Local baseball programs preparing for the start of school
The Pearl River County, Poplarville and Picayune school district varsity baseball programs are getting ready for the fall in different ways.
As the summer winds down more baseball players are returning to their high school programs after spending the past month taking part in summer ball.
This means the coaches now have a better understanding of where athletes stand in their development, and what aspects still need to be worked on.
Head Coach Slade Jones said his players spent the summer in a variety of ways, so he’s had to make sure when an athlete returned from a summer league or vacation they’re on the right path.
Each athlete spent the summer doing their own thing, meaning Jones now has to work to make sure his athletes get on a uniform schedule everybody is able to follow.
However, it’s a tough position to be in after having lost last season, and the reps that go with it, to COVID-19.
“What makes it so difficult to judge is they had all that time off in the middle of the season when they should’ve been playing. They had a big layoff in the meat of the season, then came back on the mound pitching (during the summer) and are staying on later than you normally would.

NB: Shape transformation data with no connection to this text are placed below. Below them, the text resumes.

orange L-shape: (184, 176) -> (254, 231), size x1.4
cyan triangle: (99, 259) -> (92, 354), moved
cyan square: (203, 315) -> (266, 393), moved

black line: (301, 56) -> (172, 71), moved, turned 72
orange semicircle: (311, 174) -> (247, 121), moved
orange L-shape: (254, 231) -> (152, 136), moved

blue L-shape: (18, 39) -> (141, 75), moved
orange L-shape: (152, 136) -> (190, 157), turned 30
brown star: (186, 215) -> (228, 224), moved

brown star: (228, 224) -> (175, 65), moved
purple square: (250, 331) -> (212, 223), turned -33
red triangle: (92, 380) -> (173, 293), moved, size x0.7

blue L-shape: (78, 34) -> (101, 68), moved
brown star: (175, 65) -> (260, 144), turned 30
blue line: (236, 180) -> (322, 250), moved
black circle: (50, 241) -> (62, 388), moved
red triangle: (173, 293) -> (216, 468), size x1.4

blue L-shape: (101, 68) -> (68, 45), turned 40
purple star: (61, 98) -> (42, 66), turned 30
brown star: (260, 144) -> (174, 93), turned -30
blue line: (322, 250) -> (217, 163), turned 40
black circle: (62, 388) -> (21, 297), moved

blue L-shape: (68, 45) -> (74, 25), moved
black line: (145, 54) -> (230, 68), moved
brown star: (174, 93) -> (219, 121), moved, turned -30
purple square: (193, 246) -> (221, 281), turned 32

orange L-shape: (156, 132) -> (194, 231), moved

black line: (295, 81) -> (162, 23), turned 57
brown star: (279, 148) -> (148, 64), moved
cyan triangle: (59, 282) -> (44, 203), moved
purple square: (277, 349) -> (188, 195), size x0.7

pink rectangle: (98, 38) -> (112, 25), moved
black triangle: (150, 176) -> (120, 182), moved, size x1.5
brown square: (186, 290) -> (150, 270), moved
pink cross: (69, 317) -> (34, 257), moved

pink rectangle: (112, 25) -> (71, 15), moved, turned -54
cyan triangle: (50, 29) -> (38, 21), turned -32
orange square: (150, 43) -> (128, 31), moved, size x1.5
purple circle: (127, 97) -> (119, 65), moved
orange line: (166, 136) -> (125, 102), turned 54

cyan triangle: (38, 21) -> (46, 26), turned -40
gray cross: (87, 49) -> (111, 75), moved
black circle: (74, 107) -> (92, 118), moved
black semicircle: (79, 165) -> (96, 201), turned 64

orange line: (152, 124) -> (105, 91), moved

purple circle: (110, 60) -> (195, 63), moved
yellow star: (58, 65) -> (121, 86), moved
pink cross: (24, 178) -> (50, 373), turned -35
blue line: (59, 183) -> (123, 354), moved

It’s going to have to be something we really sit down and think about,” Jones said.
There will be a rest period, especially for pitchers, when school starts back up.
The athletes will spend the majority of the first month back conditioning and weight lifting, before then transitioning back to the field and practicing ‘live’ situations.
Like Poplarville, PRC had several athletes take part in summer leagues.
This allowed some of the players to make up for the reps they lost due to a cancelled season, and also gave Head Coach Neil Walther a chance to evaluate his players. Walther said some position changes took place over the summer as he looked to develop each athlete’s full potential.
Walther said the biggest benefit of getting reps in during the summer is that the players get an opportunity to make mistakes in non-competitive environments, then learn from them.
“We kind of turned them loose and then when they make a mistake we can explain why that wasn’t a good decision,” Walther said.
As the team moves into the fall, Walther and his staff will give each player a personalized card that outlines three things the athlete needs to work on.
The fall will be about individual growth and development, especially considering there will be players having to adapt to a new spot on the field.
“You might have a kid who changed position and now have all these things to do. We have to take the time to evaluate if we made the right decision,” Walther said.
The Maroon Tide has 11 incoming freshmen that’ll be part of the varsity roster this upcoming year, so Head Coach Evan Nichelson used the summer as a way to get the youngsters used to varsity baseball. “The main thing for me was to kind of get them going, get them involved with what we do and show them how we go about things. If I had waited until January I would’ve been having to teach routines, how we go about our business instead of just jumping in,” Nichelson said.
The athletes welcomed the return to action over the summer after losing their season to COVID-19 and spending months in quarantine.
Nichelson said attendance at the workouts and scrimmages was at nearly 100 percent as the players jumped at the chance to get back on the field.
“Our guys were ready to go. They were pumped up about being there. Sometimes they were asking to go an extra day during the week because I think they were tired of lying around and were ready for some normalcy,” Nichelson said.
However, the majority of Nichelson’s players are also part of the football team, so he’ll only have eight athletes during the fall.
Because of this, Nichelson said the focus would be on weight lifting and conditioning, while making sure the athletes who also play football have time to get ready for that season.
“We’re going to have some guys who play football a couple days a week, and they’ll get their throwing in to make sure their arms are in shape,” Nichelson said.